The concentration of monoclonal protein in our study was extremely small (median, 1.5 g/L); 24.8% of patients had unmeasurable protein concentrations, and only 1.9% had a concentration of ≥15 g/L. However, the median concentration of monoclonal protein was 5 g/L in the Olmsted County study, and 19.9% of participants had monoclonal immunoglobulin >15 g/L3. Because our study enrolled more young participants who may have a shorter underlying course and lower disease burden, it is reasonable to interpret these varied M protein levels by age group. The most common immunoglobulin type in MGUS identified in our study was IgG (65.8%), which was also observed in previous studies3,11,12,13.

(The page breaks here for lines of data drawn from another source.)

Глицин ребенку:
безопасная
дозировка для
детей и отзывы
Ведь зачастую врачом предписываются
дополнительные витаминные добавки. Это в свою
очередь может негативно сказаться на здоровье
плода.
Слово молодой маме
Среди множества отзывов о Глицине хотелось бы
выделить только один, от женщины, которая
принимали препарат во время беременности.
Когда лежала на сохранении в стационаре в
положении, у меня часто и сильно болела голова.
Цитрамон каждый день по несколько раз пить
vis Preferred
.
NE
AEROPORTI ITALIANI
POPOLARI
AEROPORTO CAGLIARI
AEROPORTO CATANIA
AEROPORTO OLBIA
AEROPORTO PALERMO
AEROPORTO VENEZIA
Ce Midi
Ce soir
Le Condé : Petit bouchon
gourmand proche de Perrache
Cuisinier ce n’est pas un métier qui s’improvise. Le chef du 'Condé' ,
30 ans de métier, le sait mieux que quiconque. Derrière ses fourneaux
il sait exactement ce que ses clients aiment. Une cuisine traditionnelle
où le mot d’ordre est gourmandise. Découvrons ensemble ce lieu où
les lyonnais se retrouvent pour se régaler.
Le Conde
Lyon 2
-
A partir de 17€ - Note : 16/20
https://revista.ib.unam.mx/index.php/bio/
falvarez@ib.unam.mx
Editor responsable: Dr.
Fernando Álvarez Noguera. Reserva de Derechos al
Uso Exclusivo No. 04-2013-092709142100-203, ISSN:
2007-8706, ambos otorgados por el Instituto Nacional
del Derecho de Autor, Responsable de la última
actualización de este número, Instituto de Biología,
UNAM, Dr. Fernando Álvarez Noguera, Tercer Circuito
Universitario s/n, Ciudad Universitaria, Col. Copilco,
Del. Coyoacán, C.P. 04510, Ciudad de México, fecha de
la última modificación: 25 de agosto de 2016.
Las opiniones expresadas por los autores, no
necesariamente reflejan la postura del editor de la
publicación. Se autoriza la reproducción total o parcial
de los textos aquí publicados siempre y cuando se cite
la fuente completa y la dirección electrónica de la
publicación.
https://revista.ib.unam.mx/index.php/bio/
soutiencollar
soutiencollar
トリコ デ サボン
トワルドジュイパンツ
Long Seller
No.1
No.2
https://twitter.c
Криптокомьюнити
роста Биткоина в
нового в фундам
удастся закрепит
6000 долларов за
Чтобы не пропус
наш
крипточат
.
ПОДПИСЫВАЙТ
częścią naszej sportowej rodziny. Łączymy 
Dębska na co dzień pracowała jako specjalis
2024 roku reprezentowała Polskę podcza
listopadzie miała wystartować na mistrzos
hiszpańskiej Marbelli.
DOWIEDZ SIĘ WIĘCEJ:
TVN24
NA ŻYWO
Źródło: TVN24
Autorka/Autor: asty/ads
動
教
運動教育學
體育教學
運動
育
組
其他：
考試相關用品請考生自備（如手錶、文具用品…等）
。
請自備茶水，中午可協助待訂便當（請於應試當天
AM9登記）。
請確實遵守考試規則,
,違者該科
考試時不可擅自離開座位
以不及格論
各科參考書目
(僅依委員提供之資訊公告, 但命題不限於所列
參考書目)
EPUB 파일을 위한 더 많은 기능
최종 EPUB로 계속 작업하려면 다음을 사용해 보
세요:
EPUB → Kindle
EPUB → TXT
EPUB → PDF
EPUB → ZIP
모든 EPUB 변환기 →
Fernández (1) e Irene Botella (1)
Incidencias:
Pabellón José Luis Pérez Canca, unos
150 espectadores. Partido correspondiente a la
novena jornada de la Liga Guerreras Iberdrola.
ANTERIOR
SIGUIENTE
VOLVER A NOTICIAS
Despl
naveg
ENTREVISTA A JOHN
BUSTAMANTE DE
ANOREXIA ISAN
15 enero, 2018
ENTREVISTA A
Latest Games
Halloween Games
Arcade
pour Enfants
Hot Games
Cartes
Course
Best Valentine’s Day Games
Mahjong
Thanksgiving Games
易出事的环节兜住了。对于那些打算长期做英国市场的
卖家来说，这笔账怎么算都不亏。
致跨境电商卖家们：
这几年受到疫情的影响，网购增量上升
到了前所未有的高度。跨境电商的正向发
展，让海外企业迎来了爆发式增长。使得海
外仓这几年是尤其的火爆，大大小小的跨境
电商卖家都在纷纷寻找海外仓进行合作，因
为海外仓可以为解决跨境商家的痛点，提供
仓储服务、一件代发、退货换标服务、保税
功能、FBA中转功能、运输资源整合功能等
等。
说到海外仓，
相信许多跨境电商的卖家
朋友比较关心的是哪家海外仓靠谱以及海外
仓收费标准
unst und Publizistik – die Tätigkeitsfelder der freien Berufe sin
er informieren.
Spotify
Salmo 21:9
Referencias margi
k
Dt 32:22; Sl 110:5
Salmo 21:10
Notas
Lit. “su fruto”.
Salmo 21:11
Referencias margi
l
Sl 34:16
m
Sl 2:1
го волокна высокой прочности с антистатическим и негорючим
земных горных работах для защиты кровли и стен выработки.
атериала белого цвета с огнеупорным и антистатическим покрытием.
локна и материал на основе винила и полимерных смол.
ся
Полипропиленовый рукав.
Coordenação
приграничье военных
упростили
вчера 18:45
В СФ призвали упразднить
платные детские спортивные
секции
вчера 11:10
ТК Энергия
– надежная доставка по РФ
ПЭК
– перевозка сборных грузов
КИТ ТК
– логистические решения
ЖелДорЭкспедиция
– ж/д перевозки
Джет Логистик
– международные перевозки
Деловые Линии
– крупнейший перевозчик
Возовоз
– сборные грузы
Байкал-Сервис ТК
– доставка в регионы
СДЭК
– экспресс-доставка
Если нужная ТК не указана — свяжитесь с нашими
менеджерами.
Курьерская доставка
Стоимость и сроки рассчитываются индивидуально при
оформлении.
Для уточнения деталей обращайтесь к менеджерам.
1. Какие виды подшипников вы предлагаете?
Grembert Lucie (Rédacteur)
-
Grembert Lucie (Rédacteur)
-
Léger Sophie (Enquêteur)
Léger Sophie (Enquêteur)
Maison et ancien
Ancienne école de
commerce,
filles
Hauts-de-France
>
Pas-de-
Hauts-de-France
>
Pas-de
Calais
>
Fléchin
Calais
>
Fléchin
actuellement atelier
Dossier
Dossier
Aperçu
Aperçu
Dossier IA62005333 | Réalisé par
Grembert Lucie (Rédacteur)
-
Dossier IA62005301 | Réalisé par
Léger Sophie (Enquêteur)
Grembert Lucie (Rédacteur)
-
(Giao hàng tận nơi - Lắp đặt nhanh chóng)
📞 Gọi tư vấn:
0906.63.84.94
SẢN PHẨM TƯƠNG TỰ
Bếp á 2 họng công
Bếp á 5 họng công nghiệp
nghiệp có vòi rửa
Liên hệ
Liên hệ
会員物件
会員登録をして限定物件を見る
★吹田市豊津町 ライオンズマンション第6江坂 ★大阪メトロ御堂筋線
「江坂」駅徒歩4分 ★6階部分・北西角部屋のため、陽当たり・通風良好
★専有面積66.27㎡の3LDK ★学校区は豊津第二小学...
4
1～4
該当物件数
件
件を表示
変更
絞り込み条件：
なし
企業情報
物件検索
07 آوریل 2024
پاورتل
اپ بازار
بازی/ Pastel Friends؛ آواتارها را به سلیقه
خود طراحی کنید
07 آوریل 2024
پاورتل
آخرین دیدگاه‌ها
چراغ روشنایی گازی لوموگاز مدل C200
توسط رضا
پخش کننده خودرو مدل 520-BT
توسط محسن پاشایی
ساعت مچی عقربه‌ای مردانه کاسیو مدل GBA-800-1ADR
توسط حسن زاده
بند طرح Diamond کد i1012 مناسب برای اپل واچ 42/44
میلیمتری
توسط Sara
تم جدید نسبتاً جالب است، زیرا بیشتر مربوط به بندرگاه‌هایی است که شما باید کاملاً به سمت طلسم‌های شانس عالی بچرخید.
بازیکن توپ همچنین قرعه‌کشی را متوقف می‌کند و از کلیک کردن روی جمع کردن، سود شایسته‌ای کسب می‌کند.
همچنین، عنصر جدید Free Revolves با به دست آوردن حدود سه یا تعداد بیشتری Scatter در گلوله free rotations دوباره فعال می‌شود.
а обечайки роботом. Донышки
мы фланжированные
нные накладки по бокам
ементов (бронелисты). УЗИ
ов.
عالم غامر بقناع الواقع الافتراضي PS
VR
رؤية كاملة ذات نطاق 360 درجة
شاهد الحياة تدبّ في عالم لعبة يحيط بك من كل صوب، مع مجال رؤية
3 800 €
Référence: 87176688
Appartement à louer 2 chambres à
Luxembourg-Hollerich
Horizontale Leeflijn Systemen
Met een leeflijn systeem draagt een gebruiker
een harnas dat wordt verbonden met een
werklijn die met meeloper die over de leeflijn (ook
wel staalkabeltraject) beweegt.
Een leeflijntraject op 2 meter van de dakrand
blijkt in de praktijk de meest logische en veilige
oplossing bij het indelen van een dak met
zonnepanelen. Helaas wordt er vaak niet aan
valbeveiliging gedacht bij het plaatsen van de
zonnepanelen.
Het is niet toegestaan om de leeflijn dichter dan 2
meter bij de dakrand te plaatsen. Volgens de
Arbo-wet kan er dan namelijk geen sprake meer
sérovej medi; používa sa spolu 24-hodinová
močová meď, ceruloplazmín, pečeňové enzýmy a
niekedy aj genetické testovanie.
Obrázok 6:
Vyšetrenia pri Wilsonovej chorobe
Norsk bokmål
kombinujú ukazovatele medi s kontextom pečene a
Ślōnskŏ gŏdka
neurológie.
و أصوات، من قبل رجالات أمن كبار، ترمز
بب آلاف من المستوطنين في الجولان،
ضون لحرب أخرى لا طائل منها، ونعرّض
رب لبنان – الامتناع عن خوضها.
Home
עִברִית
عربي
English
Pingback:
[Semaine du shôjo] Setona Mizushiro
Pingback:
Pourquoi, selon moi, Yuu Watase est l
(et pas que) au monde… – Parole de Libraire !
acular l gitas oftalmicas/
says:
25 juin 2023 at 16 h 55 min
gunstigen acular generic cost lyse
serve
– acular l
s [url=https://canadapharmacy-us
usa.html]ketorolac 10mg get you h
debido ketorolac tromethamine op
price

According to Mayo Clinic model for risk of progression14, more than half of MGUS patients (57%) in our study had low-risk MGUS (M protein level <15 g/L, IgG type, normal FLC ratio), and 43% had intermediate risk (any one or two factors abnormal), and only one patient (0.23%) was prone to high risk of progression (three factors abnormal). However, among the Minnesotan MGUS patients, low-risk MGUS accounted for 38.8%, intermediate risk for 56.4%, and the high risk for 4.8%1. Recent studies demonstrated that suppression of uninvolved immunoglobulins defined by heavy/light-chain pair suppression is a risk factor for progression of MGUS15. Nevertheless, among patients detected for serum immunoglobulins, most (84%) had normal uninvolved immunoglobulins, in line with previous studies3.

In summary, our population-based study provides age- and sex-specific prevalences of MGUS in a geographically defined population that is generally representative of the Chinese healthy population. The differences in prevalence and risk factors of MGUS among various ethnic populations remain to be further explored.